Die Fahrt bis zur Gemeinschaftspraxis verging länger als sonst und ich war bei weitem nicht so gut gelaunt wie sonst. Obwohl ich gut geschlafen hab nach dem Film.

Mit einem nur dahin gemurmeltem 'Guten Morgen' mache ich mich an der Rezeption vorbei und betrete mein Büro. Heute steht wieder die Gruppentherapie an für die Anonymen Alkoholiker und ich würde am liebsten wieder nach Hause gehen um mich wieder in mein Bett einzukuscheln.

Die kurze Vorbereitung war dann doch schnell passiert. Ich musste ja nur die Stühle wieder in einen Sitzkreis stellen und mir meine Notizen von Gestern noch ein- zweimal durchlesen damit ich das Skript für Heute weiß.

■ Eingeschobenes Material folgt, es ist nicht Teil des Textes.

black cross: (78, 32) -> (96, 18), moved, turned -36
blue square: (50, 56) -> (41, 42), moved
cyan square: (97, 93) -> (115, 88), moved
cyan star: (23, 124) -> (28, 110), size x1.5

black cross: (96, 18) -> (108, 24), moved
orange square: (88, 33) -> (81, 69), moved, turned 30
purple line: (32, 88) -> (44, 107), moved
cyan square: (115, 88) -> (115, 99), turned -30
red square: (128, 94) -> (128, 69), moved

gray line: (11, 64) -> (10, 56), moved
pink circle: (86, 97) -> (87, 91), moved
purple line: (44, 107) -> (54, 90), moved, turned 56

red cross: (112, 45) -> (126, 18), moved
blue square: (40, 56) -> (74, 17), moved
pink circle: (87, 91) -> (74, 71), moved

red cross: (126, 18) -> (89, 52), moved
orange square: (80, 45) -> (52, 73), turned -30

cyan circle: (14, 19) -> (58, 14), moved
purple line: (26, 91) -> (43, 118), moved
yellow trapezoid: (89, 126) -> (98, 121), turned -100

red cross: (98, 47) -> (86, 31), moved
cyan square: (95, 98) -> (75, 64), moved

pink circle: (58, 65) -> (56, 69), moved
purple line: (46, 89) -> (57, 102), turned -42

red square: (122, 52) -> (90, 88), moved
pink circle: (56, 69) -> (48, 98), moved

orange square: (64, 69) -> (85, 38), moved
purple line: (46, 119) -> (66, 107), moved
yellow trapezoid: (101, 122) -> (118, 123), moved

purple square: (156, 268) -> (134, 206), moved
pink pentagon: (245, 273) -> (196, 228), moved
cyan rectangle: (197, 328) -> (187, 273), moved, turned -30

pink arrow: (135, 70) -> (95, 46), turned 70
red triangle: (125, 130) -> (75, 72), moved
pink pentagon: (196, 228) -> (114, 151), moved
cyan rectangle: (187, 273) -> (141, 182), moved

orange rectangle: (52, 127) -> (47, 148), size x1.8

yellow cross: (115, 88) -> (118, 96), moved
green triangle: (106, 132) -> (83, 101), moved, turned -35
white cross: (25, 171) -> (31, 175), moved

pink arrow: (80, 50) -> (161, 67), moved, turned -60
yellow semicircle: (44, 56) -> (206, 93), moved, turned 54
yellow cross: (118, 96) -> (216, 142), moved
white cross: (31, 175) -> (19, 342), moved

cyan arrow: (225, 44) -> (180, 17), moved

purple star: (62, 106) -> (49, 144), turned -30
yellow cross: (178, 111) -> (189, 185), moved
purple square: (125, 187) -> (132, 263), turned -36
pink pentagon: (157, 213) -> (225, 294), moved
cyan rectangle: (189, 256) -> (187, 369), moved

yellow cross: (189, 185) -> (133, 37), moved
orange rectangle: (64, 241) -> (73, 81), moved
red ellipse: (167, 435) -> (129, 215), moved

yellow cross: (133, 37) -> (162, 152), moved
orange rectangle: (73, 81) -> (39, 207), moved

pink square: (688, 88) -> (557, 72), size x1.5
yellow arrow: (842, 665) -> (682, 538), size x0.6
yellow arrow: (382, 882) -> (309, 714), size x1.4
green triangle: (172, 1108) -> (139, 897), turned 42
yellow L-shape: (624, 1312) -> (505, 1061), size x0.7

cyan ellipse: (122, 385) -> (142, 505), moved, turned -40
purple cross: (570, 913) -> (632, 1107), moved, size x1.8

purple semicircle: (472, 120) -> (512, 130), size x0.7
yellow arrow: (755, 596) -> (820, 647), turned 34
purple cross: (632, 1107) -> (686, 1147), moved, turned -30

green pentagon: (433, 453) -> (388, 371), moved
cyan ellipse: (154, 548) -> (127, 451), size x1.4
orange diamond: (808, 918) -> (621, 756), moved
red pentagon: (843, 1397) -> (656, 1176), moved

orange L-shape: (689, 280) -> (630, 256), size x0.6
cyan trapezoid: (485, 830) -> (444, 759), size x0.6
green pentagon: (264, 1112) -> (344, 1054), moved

Ich öffne die Türe in das Zimmer und setzte mich schon einmal in den Kreis und sehe auf meine Uhr. Der große Zeiger steht kurz vor Vollendung der Stunde also warte ich ab jetzt nur noch auf die Menschen. Einer kam nach dem Anderen und wir sind um kurz nach 10:00 Uhr vollzählig und können somit starten. Meine übliche Begrüßung ist schnell gesprochen und danach wird Reihum gegangen.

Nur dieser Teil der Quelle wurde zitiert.